Quoique les Américains fassent pénétrer dans la législation infiniment plus d’idées générales que les Anglais, et qu’ils se préoccupent beaucoup plus que ceux-ci d’ajuster la pratique des affaires humaines à la théorie, on n’a jamais vu aux États-Unis de corps politiques aussi amoureux d’idées générales que l’ont été chez nous l’Assemblée constituante et la Convention ; jamais la nation américaine tout entière ne s’est passionnée pour ces sortes d’idées de la même manière que le peuple français du dix-huitième siècle, et n’a fait voir une foi aussi aveugle dans la bonté et dans la vérité absolue d’aucune théorie.

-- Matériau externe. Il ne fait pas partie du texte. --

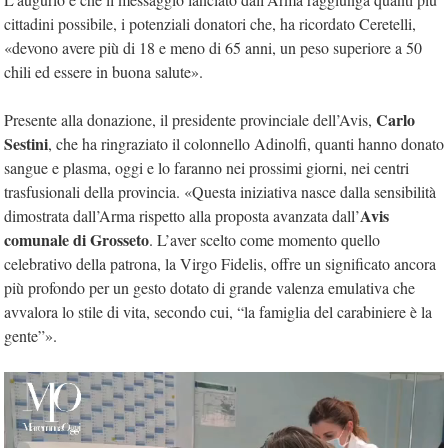
cittadini possibile, i potenziali donatori che, ha ricordato Ceretelli,
«devono avere più di 18 e meno di 65 anni, un peso superiore a 50
chili ed essere in buona salute».
Carlo
Presente alla donazione, il presidente provinciale dell’Avis,
Sestini
, che ha ringraziato il colonnello Adinolfi, quanti hanno donato
sangue e plasma, oggi e lo faranno nei prossimi giorni, nei centri
trasfusionali della provincia. «Questa iniziativa nasce dalla sensibilità
Avis
dimostrata dall’Arma rispetto alla proposta avanzata dall’
comunale di Grosseto
. L’aver scelto come momento quello
celebrativo della patrona, la Virgo Fidelis, offre un significato ancora
più profondo per un gesto dotato di grande valenza emulativa che
avvalora lo stile di vita, secondo cui, “la famiglia del carabiniere è la
gente”».
Video
Player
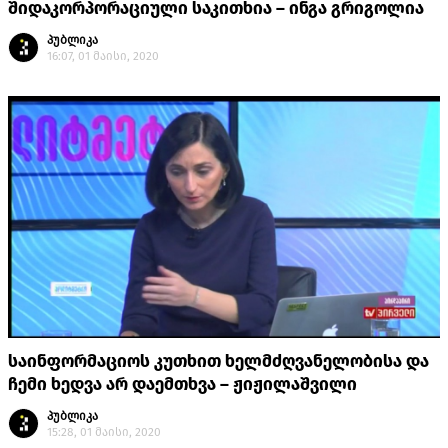
შიდაკორპორაციული საკითხია – ინგა გრიგოლია
პუბლიკა
16:07, 01 მაისი, 2020
საინფორმაციოს კუთხით ხელმძღვანელობისა და
ჩემი ხედვა არ დაემთხვა – ჟიჟილაშვილი
პუბლიკა
15:28, 01 მაისი, 2020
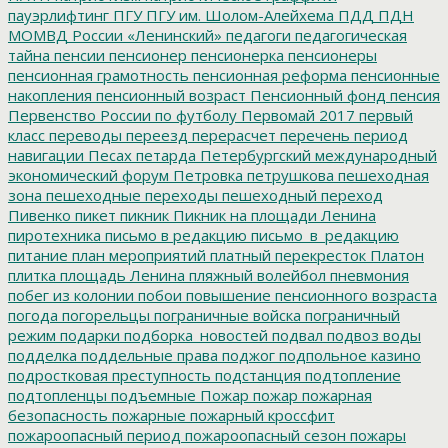
пауэрлифтинг
ПГУ
ПГУ им. Шолом-Алейхема
ПДД
ПДН
МОМВД России «Ленинский»
педагоги
педагогическая
тайна
пенсии
пенсионер
пенсионерка
пенсионеры
пенсионная грамотность
пенсионная реформа
пенсионные
накопления
пенсионный возраст
Пенсионный фонд
пенсия
Первенство России по футболу
Первомай 2017
первый
класс
переводы
переезд
перерасчет
перечень
период
навигации
Песах
петарда
Петербургский международный
экономический форум
Петровка
петрушкова
пешеходная
зона
пешеходные переходы
пешеходный переход
Пивенко
пикет
пикник
Пикник на площади Ленина
пиротехника
письмо в редакцию
письмо_в_редакцию
питание
план мероприятий
платный перекресток
Платон
плитка
площадь Ленина
пляжный волейбол
пневмония
побег из колонии
побои
повышение пенсионного возраста
погода
погорельцы
пограничные войска
пограничный
режим
подарки
подборка_новостей
подвал
подвоз воды
подделка
поддельные права
поджог
подпольное казино
подростковая преступность
подстанция
подтопление
подтопленцы
подъемные
Пожар
пожар
пожарная
безопасность
пожарные
пожарный кроссфит
пожароопасный период
пожароопасный сезон
пожары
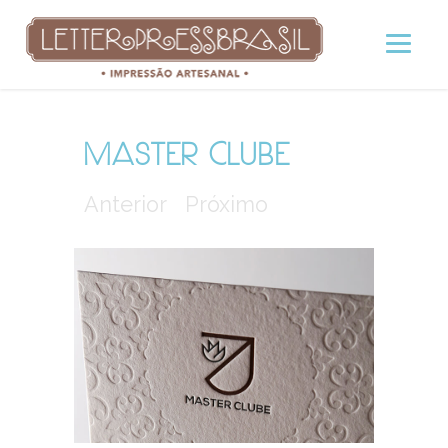
MASTER CLUBE
Anterior
Próximo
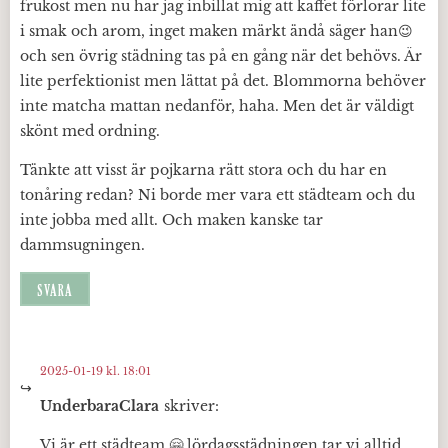
frukost men nu har jag inbillat mig att kaffet förlorar lite
i smak och arom, inget maken märkt ändå säger han😉
och sen övrig städning tas på en gång när det behövs. Är
lite perfektionist men lättat på det. Blommorna behöver
inte matcha mattan nedanför, haha. Men det är väldigt
skönt med ordning.
Tänkte att visst är pojkarna rätt stora och du har en
tonåring redan? Ni borde mer vara ett städteam och du
inte jobba med allt. Och maken kanske tar
dammsugningen.
SVARA
2025-01-19 kl. 18:01
UnderbaraClara
skriver:
Vi är ett städteam 🤗 lördagsstädningen tar vi alltid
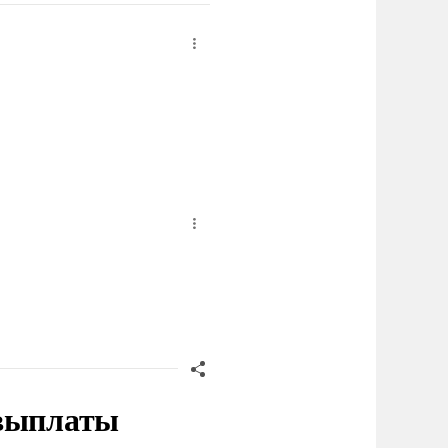
 выплаты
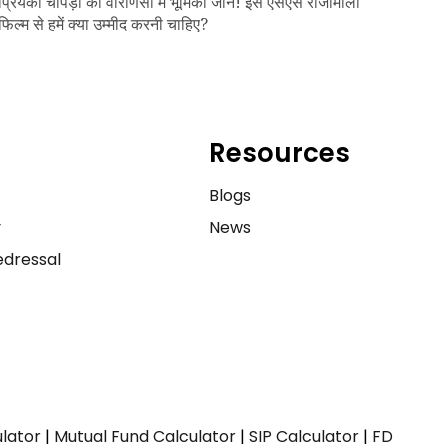
प्रियंका चोपड़ा की वाराणसी में भूमिका जानें! इस एसएस राजामौली
फिल्म से हमें क्या उम्मीद करनी चाहिए?
Resources
e
Blogs
y
News
dressal
ulator
|
Mutual Fund Calculator
|
SIP Calculator
|
FD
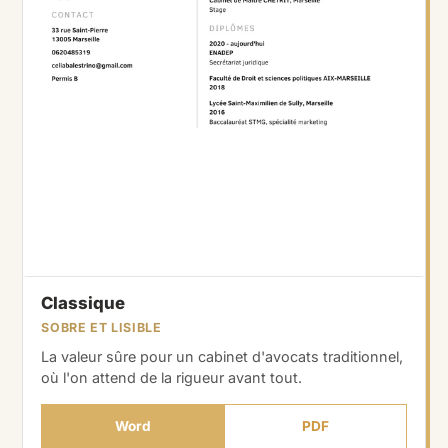
Classique
SOBRE ET LISIBLE
La valeur sûre pour un cabinet d'avocats traditionnel,
où l'on attend de la rigueur avant tout.
Word
PDF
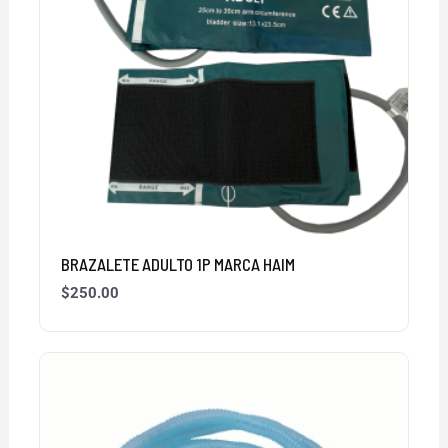
BRAZALETE ADULTO 1P MARCA HAIM
$
250.00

Cette différence entre les Américains et nous, naît de plusieurs causes, mais de celle-ci principalement :

Les Américains forment un peuple démocratique qui a toujours dirigé par lui-même les affaires publiques, et nous sommes un peuple démocratique qui, pendant longtemps, n’a pu que songer à la meilleure manière de les conduire.

Notre état social nous portait déjà à concevoir des idées très générales en matière de gouvernement, alors que notre constitution politique nous empêchait encore de rectifier ces idées par l’expérience, et d’en découvrir peu à peu l’insuffisance: tandis que chez les Américains ces deux choses se balancent sans cesse et se corrigent naturellement.

Il semble, au premier abord, que ceci soit fort opposé à ce que j’ai dit précédemment que les nations démocratiques puisaient dans les agitations mêmes de leur vie pratique l’amour qu’elles montrent pour les théories. Un examen plus attentif fait découvrir qu’il n’y a là rien de contradictoire.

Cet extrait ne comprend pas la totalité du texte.